Stored items from a collection:
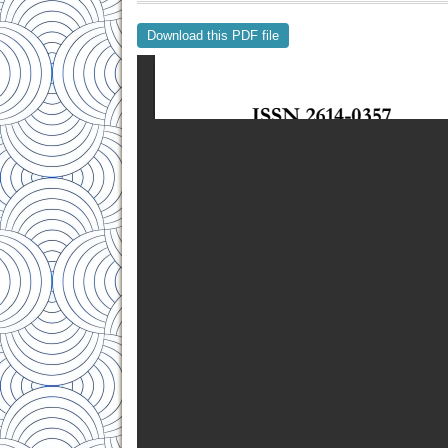
Download this PDF file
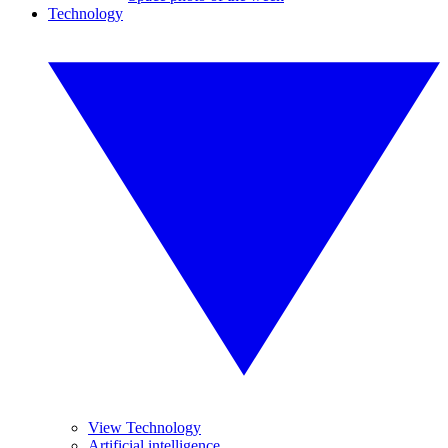
Technology
View Technology
Artificial intelligence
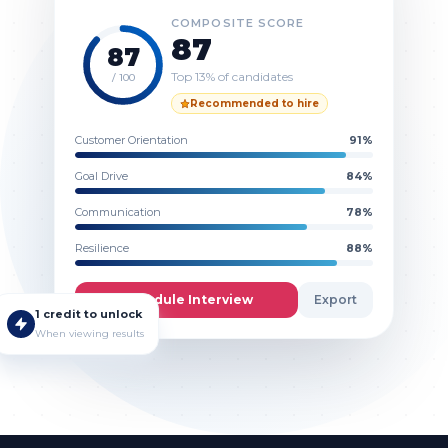
COMPOSITE SCORE
87
87
Top 13% of candidates
/ 100
Recommended to hire
Customer Orientation
91
%
Goal Drive
84
%
Communication
78
%
Resilience
88
%
Schedule Interview
Export
1 credit to unlock
When viewing results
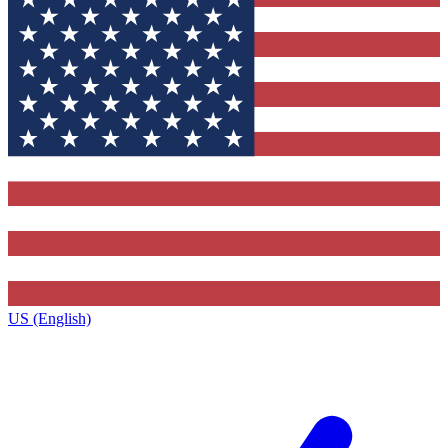
US (English)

> **Required action**: Word for word, print every record, and leave out any picture.

> **Exercise solution**:
Download this PDF file
Technology
View Technology
Artificial intelligence
COMPOSITE SCORE
87
87
Top 13% of candidates
/ 100
Recommended to hire
Customer Orientation
91
%
Goal Drive
84
%
Communication
78
%
Resilience
88
%
Schedule Interview
Export
1 credit to unlock
When viewing results
US (English)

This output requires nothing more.